Le norme in manovra sul regime forfettario per chi ha la partita Iva che prevede un'imposta del 15% fino a 65 mila euro di volume d'affari «generano un grandissimo squilibrio nel nostro sistema fiscale relegando, di fatto, la progressività alla sola imposizione sui redditi da lavoro dipendente e da pensione». Lo si legge in uno studio della Uil secondo il quale con l'estensione del regime forfettario, la cosiddetta Flat tax, a parità di reddito imponibile l'imposta Irpef di un autonomo potrà arrivare al 52% in meno di quella che paga un dipendente.

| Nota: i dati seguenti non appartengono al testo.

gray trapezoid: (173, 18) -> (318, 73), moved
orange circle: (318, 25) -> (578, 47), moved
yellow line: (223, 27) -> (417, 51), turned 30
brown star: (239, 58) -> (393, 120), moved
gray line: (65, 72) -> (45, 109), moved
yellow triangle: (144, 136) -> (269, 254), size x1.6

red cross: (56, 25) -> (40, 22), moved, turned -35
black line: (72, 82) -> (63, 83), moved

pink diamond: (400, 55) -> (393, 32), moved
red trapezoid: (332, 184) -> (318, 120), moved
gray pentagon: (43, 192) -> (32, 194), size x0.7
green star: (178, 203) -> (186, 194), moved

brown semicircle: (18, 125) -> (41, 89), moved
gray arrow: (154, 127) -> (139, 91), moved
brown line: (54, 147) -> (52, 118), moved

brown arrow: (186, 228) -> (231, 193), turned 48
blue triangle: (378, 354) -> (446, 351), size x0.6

In pratica un lavoratore autonomo con un reddito di 45 mila euro in un anno pagherebbe 6.750 euro con l'estensione dei limiti per il regime forfettario mentre il dipendente con lo stesso reddito e l'aliquota marginale al 38% pagherebbe 14.039 euro. Nello studio della Uil si sottolinea che le modifiche al sistema impositivo per i redditi da lavoro autonomo e d'impresa presenti nella manovra per il 2019 «generano un grandissimo squilibrio nel nostro sistema fiscale relegando, di fatto, la progressività, valore costituzionalmente stabilito, alla sola imposizione sui redditi da lavoro dipendente e da pensione». Per il 72% degli autonomi, spiega il sindacato, opereranno solamente due aliquote. Con l'estensione del regime forfettario, a parità di reddito imponibile, ad esempio 35 mila euro annui, l'imposta Irpef di un lavoratore autonomo sarà pari a 5.250 euro, mentre per un dipendente sarà di 9.400 euro: il 44,15% in più.

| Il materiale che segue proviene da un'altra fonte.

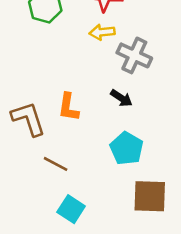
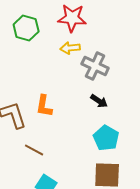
black arrow: (121, 98) -> (99, 101), moved
cyan pentagon: (127, 148) -> (106, 138), moved

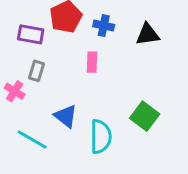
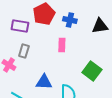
blue triangle: (66, 116) -> (44, 82), turned -36
green square: (145, 116) -> (92, 71), moved

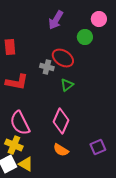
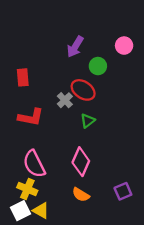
green circle: (85, 37) -> (98, 66), moved
gray cross: (47, 67) -> (65, 100), turned 32

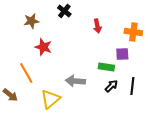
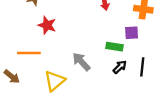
orange line: (26, 73) -> (29, 53), turned -60
gray arrow: (75, 81) -> (81, 62), turned 42

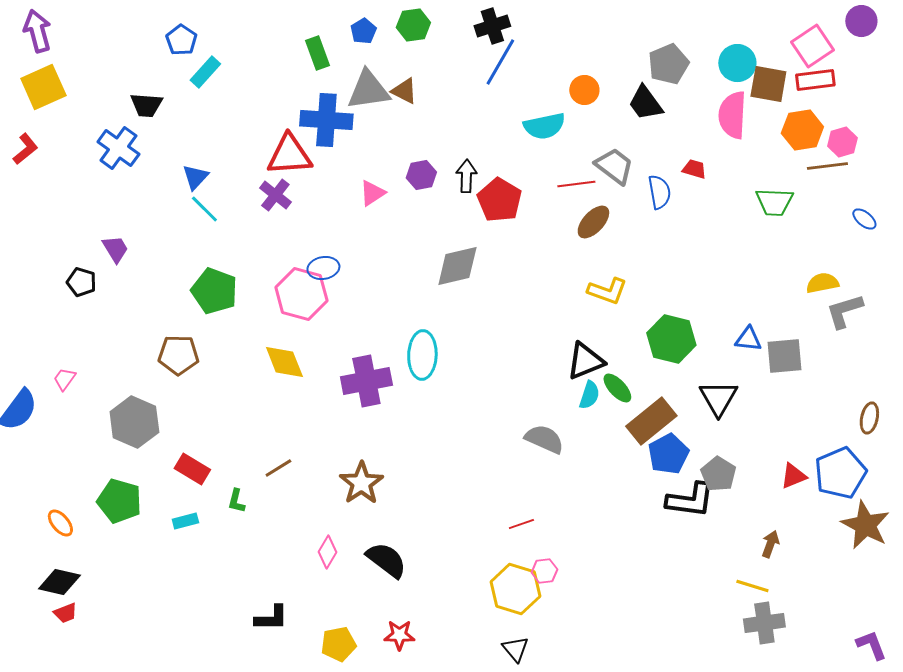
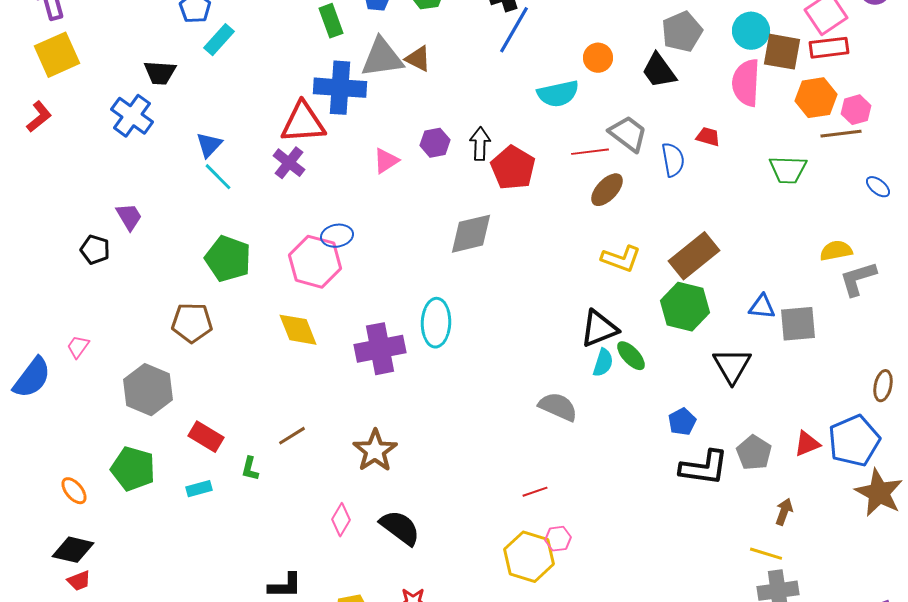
brown rectangle: (651, 421) -> (694, 256), moved
blue pentagon: (668, 454) -> (682, 422), size x0.7
gray pentagon: (718, 474) -> (754, 453), moved

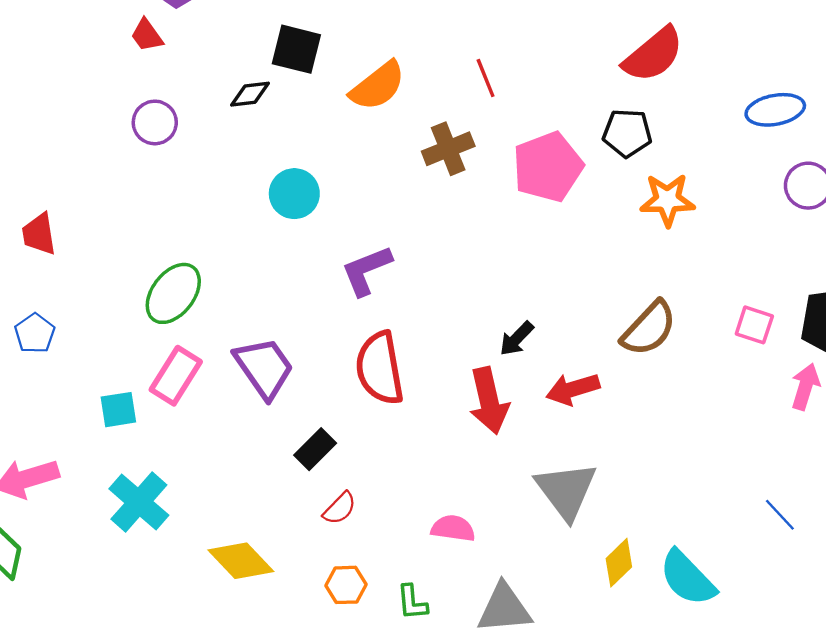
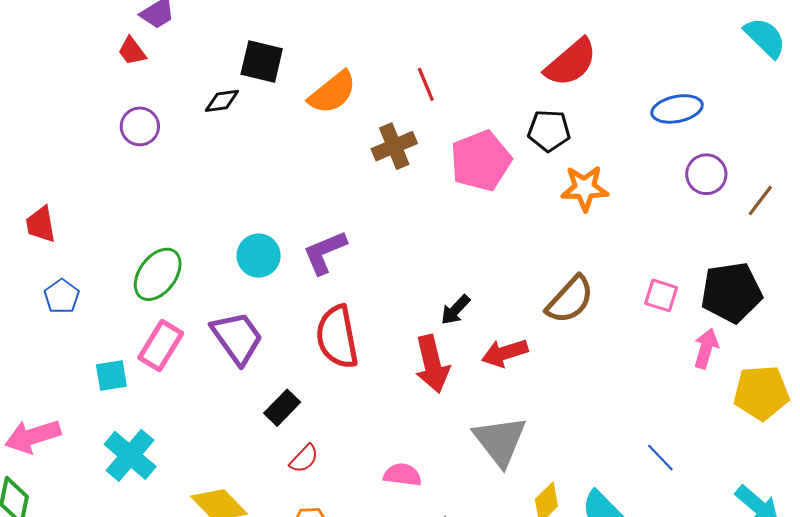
cyan circle: (294, 194) -> (259, 256), moved
blue pentagon: (35, 333) -> (62, 296), moved
blue line: (780, 515) -> (660, 458), moved

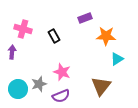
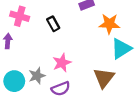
cyan triangle: (117, 59) -> (121, 49), size x1.5
pink star: (62, 72) -> (62, 63), turned 30

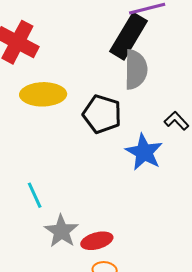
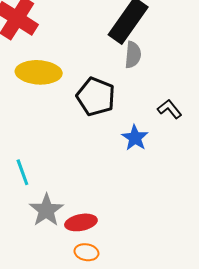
gray semicircle: (136, 70) -> (133, 55), size x0.7
blue star: (144, 152) -> (135, 138), size x0.7

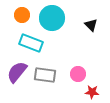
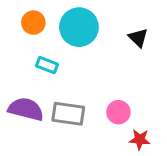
cyan rectangle: (31, 43) -> (47, 65), size x0.6
purple semicircle: (17, 72) -> (26, 109), turned 65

La Uil «chiede al governo e al parlamento di impegnarsi fin da subito a operare una revisione delle imposizioni sui redditi che sia improntata a una vera progressività, riducendo la pressione fiscale che grava su tutti i redditi prodotti nel nostro Paese e in particolare sui lavoratori dipendenti e pensionati che da soli versano oltre il 94% del gettito Irpef». Le disuguaglianze impositive, già oggi presenti fra redditi da lavoro dipendente e quelli da lavoro autonomo, avverte la Uil, «verranno ulteriormente ampliate. Ciò a causa dei benefici fiscali derivanti dalle imposte proporzionali e dalla soppressione delle ritenute d'acconto per la stragrande maggioranza dei lavoratori autonomi». Queste estensioni interesseranno oltre 3,3 milioni di contribuenti Iva, sia a regime ordinario che speciale: oltre due terzi della platea totale, come risulta dai dati pubblicati dal Mef sulle dichiarazioni dei redditi 2017. Dal 2020 la situazione si aggraverà secondo la Uil con l'imposta sostitutiva per redditi autonomi o d'impresa fino a 100.000 al 20% del reddito d'impresa.